## [TASK DATA]

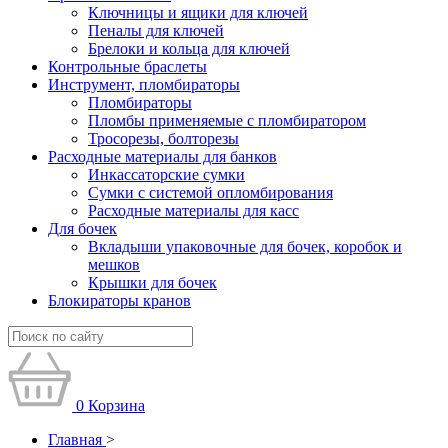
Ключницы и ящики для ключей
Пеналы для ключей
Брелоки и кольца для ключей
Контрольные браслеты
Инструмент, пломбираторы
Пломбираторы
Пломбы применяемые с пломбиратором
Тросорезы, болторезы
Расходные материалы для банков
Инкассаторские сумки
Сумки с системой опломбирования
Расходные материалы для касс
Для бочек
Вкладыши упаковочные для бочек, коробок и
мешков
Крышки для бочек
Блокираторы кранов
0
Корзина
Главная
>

--

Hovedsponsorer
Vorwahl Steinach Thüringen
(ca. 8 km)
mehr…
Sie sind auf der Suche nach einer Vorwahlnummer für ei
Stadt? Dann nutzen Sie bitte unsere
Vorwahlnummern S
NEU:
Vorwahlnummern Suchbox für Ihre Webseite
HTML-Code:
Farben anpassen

## [WHAT TO PRODUCE]
Could you repeat exactly the lines above from the line with "Sie sind auf" up to and including the line with "Farben anpassen", and only those?

## [ANSWER BOX]
Sie sind auf der Suche nach einer Vorwahlnummer für ei
Stadt? Dann nutzen Sie bitte unsere
Vorwahlnummern S
NEU:
Vorwahlnummern Suchbox für Ihre Webseite
HTML-Code:
Farben anpassen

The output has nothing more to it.